Interdire les casseroles, voire même les mégaphones et enceintes par un arrêté fondé sur une loi antiterroriste pose donc problème, car toute mesure de police, pour être légale, doit répondre à une triple exigence. Celle premièrement de la nécessité de la mesure : l’interdiction des casseroles était-elle nécessaire à la protection physique du chef de l’État ? Le juge vérifiera s’il y a erreur manifeste de la part du préfet. De notre point de vue, le chef de l’État n’aurait manifestement pas été menacé par des personnes tapant sur des casseroles, il suffisait à la limite de les tenir à distance de la personne même du Président. La seconde exigence est celle de l’adéquation de la mesure : l’interdiction des casseroles, et même des mégaphones ou enceintes, était-elle de nature à éviter le risque terroriste invoqué par le préfet ? La réponse nous semble être dans la question. Troisième exigence enfin, la proportionnalité de la mesure : les casseroles avaient vocation dans le cas présent à servir de moyen d’expression contre la réforme des retraites, et aucun moyen d’expression ne peut être interdit tant qu’il ne crée pas de trouble à l’ordre public.
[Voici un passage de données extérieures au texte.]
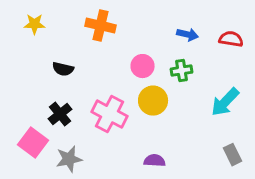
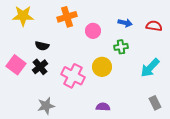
yellow star: (34, 24) -> (23, 16), size x1.5
orange cross: (100, 26) -> (67, 17), turned -30
pink circle: (143, 66) -> (93, 31), moved
black cross: (60, 114) -> (40, 67), moved
pink square: (33, 143) -> (16, 65), moved

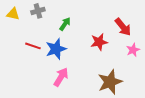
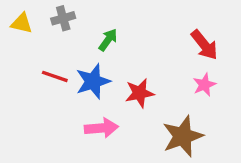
red star: (99, 42) -> (140, 93), moved
pink star: (133, 50) -> (204, 85), moved
pink arrow: (61, 77) -> (101, 128), turned 54

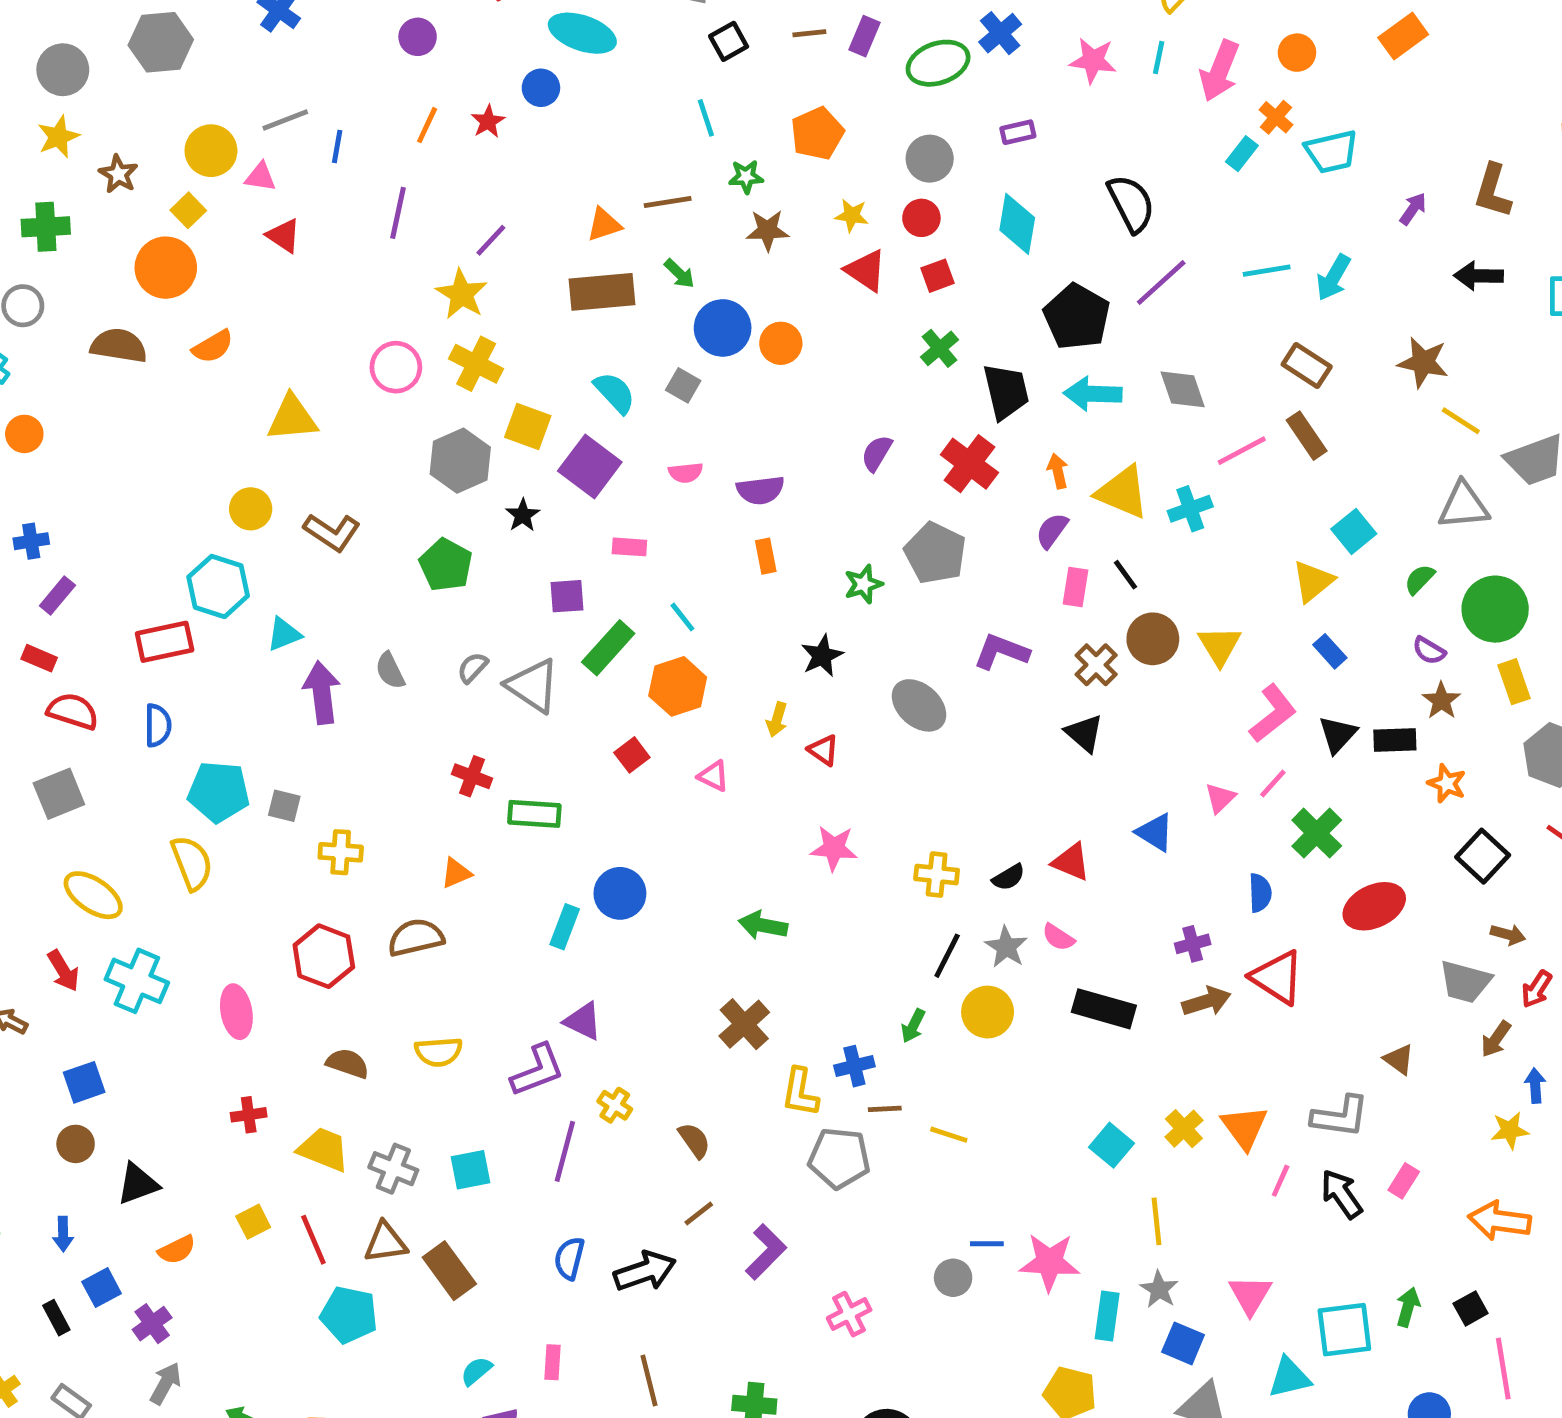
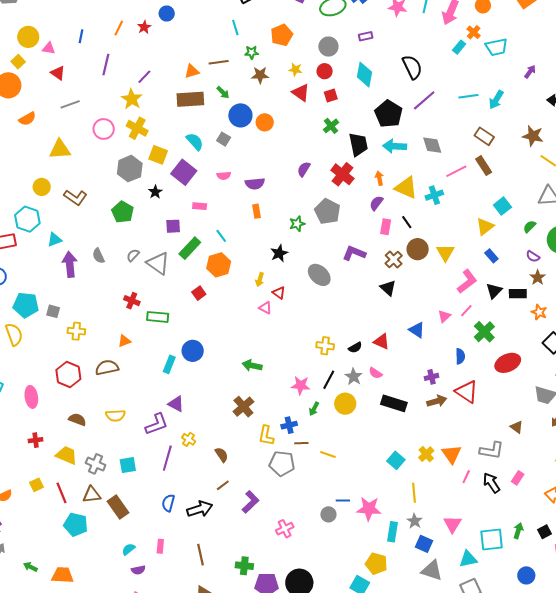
gray line: (285, 120) -> (70, 104), moved
pink triangle: (714, 776) -> (265, 308), moved
pink star: (834, 848) -> (301, 385), moved

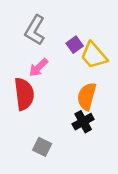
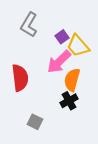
pink arrow: (39, 67) -> (59, 62), moved, size x1.5

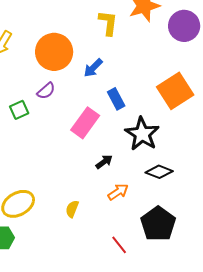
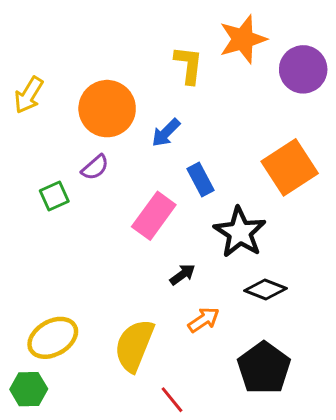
yellow semicircle: (72, 209) -> (134, 345), size x2.0
red line: (119, 245) -> (172, 400), moved

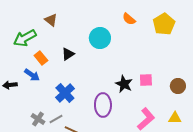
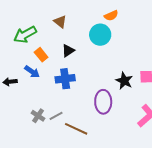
orange semicircle: (129, 19) -> (111, 16), moved, turned -64
brown triangle: (51, 20) -> (60, 22), moved
blue cross: (65, 93) -> (65, 79), moved, turned 36

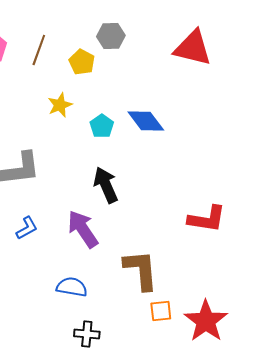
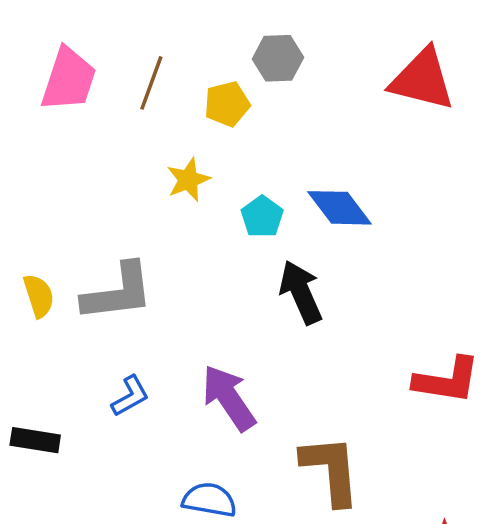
yellow pentagon: (82, 62) -> (227, 104), turned 30
black arrow: (106, 185) -> (301, 292), moved

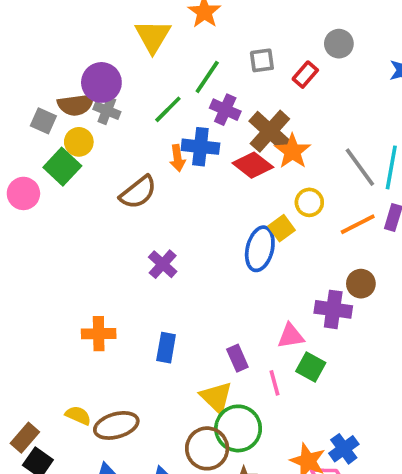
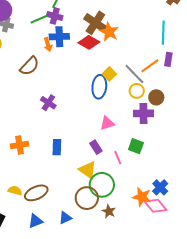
green line: (168, 109) -> (39, 19), turned 30
purple cross: (225, 110) -> (55, 16), moved
gray line: (360, 167) -> (134, 74), moved
yellow circle: (309, 202) -> (137, 91), moved
pink triangle: (291, 336) -> (107, 123), moved

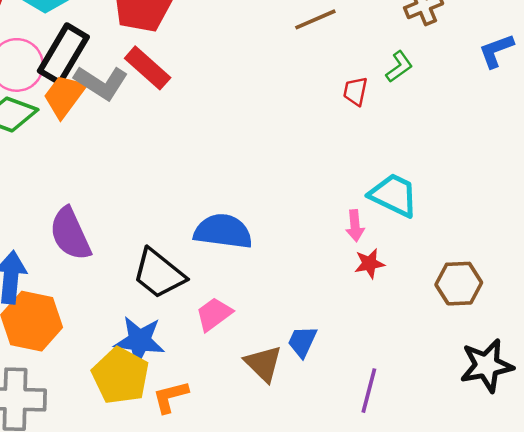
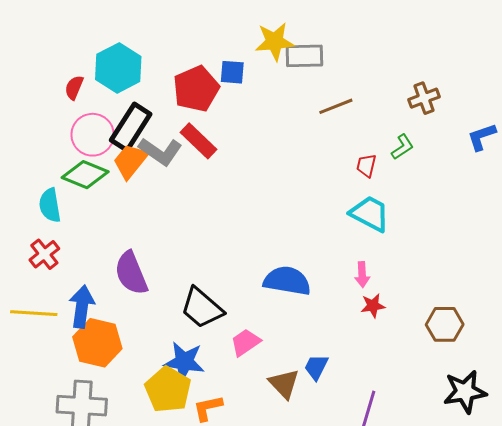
cyan trapezoid: (394, 195) -> (370, 214), moved
blue semicircle: (223, 231) -> (287, 281), moved

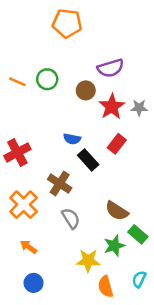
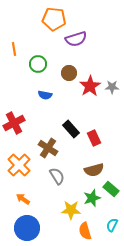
purple semicircle: (111, 68) -> (76, 39), moved
orange line: (17, 82) -> (14, 49), moved, turned 56
blue semicircle: (72, 139) -> (45, 95), moved
red rectangle: (117, 144) -> (94, 138), moved, turned -63
brown semicircle: (117, 211) -> (94, 170), turned -48
blue circle: (34, 283) -> (27, 228), size x1.6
Le préfet n’invoque, dans son arrêté, aucun trouble spécifique qui serait lié à l’usage de casseroles comme moyen d’expression, pas même le bruit. L’interdiction est donc illégale. 

Enfin, qu’un concert de casseroles puisse affecter l’image ou la sérénité du Président lors d’une visite officielle, ce n’est pas non plus un trouble à l’ordre public justifiant une interdiction. Pas en démocratie en tout cas. 

La préfecture n’a pas répondu à notre sollicitation.


Mise à jour du 26 avril 2023 : illégalité confirmée
Au jour où cet article était publié, un jugement du tribunal administratif d’Orléans venait d’annuler l’arrêté du préfet créant un périmètre de protection pour la visite du Président de la République à Vendôme, sur le fondement de la loi antiterroriste.